WHAT IS EXPECTED: Your answer should consist of every line in the records that holds "della".

[Opening RECORDS FOR THIS EXERCISE section]

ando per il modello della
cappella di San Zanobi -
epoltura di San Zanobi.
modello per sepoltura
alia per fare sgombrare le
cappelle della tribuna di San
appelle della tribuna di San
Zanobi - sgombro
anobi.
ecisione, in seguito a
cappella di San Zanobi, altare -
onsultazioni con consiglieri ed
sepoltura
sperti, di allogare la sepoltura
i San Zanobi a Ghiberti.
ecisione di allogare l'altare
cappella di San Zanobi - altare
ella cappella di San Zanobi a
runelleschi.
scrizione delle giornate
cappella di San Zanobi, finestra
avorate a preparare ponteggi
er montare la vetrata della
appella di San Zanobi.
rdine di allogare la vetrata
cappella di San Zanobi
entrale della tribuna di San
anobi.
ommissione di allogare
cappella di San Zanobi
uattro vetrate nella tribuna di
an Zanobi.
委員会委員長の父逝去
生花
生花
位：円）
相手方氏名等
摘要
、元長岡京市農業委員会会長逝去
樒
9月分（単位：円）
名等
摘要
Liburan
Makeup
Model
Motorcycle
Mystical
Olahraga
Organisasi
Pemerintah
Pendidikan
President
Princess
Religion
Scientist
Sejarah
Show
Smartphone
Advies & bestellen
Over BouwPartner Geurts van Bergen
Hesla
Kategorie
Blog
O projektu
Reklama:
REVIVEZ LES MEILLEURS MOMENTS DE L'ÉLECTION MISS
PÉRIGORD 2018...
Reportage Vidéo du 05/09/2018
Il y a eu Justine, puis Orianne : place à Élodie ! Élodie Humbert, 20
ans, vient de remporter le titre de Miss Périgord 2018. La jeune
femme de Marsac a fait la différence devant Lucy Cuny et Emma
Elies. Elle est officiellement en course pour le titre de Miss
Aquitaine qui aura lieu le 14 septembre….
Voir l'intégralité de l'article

[Closing RECORDS FOR THIS EXERCISE section]
[Opening RECORDS FOR THIS EXERCISE section]

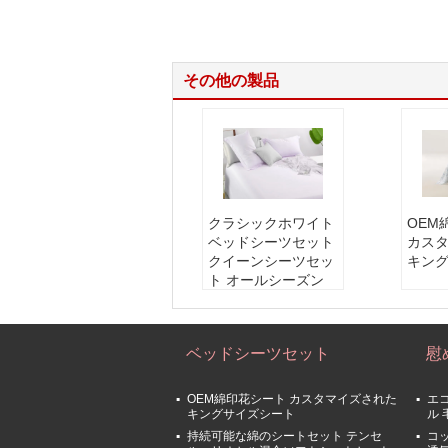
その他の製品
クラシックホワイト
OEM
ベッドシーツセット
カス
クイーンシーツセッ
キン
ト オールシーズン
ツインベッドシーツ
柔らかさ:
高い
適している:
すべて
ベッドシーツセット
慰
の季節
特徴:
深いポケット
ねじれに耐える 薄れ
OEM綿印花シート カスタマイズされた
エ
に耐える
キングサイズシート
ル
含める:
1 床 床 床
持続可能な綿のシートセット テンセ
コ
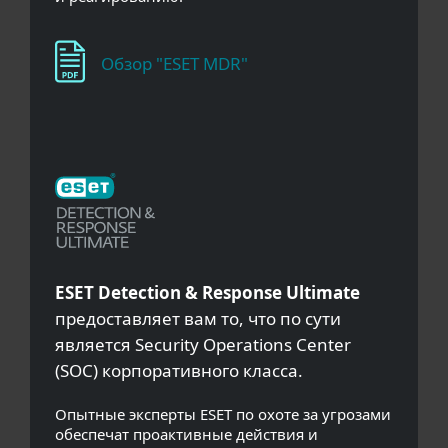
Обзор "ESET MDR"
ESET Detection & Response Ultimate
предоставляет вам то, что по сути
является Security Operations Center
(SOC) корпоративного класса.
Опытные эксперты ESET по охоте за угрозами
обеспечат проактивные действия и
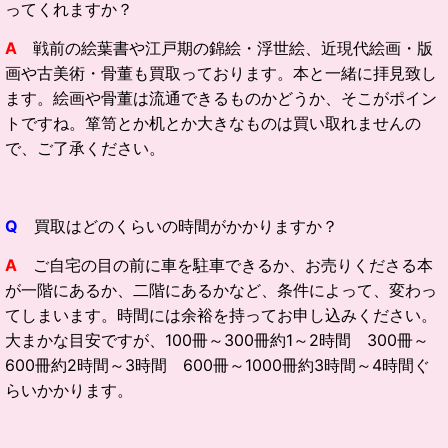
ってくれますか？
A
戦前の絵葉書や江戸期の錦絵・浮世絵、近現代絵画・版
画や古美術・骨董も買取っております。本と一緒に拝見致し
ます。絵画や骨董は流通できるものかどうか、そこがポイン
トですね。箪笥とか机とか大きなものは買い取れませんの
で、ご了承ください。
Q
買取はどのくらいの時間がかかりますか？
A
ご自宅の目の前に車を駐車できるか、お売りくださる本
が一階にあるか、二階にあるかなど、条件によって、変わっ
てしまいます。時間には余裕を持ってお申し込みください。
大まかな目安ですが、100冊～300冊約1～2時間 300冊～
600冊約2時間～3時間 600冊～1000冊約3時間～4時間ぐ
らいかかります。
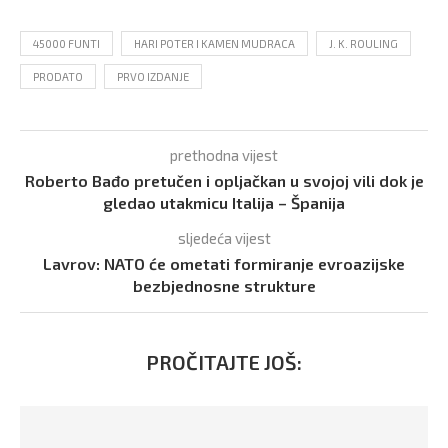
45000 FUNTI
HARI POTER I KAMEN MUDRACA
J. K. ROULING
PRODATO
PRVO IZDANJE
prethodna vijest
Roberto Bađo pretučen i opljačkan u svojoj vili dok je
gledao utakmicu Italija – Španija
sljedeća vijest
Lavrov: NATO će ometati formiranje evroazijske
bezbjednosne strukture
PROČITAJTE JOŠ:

[Closing RECORDS FOR THIS EXERCISE section]
[Opening RECORDS FOR THIS EXERCISE section]

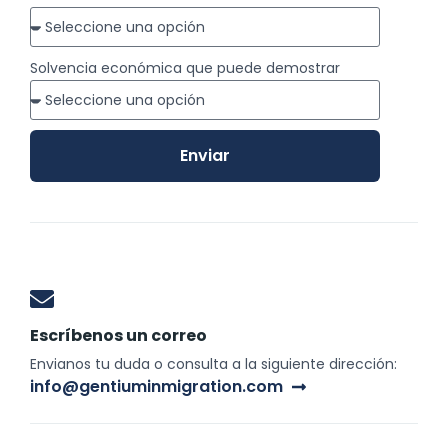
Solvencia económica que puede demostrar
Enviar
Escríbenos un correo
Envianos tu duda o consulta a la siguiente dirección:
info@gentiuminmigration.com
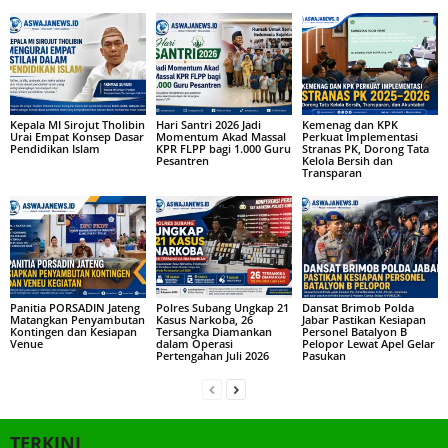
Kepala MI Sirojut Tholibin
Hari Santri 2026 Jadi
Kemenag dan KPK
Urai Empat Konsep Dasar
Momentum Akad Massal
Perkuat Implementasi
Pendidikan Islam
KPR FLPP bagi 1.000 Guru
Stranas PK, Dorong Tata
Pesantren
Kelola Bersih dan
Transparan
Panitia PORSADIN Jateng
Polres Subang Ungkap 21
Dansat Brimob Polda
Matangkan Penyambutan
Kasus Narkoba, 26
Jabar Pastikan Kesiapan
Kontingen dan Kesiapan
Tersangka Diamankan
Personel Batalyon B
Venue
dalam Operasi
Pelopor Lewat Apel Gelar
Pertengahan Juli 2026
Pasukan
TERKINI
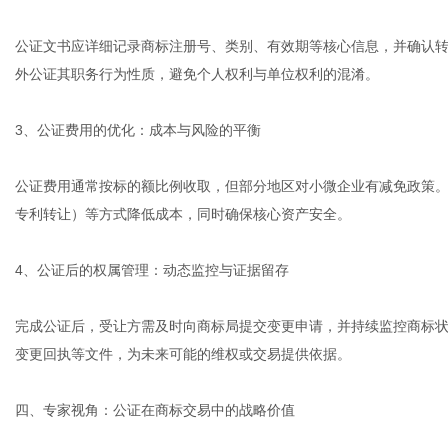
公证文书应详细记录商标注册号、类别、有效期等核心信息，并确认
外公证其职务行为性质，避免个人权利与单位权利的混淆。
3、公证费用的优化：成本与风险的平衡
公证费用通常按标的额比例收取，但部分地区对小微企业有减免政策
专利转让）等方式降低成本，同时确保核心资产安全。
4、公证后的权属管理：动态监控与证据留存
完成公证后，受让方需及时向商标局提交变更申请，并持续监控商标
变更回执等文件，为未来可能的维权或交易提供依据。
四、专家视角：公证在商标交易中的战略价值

[Closing RECORDS FOR THIS EXERCISE section]

EXERCISE RESPONSE:
ando per il modello della
cappelle della tribuna di San
appelle della tribuna di San
er montare la vetrata della
entrale della tribuna di San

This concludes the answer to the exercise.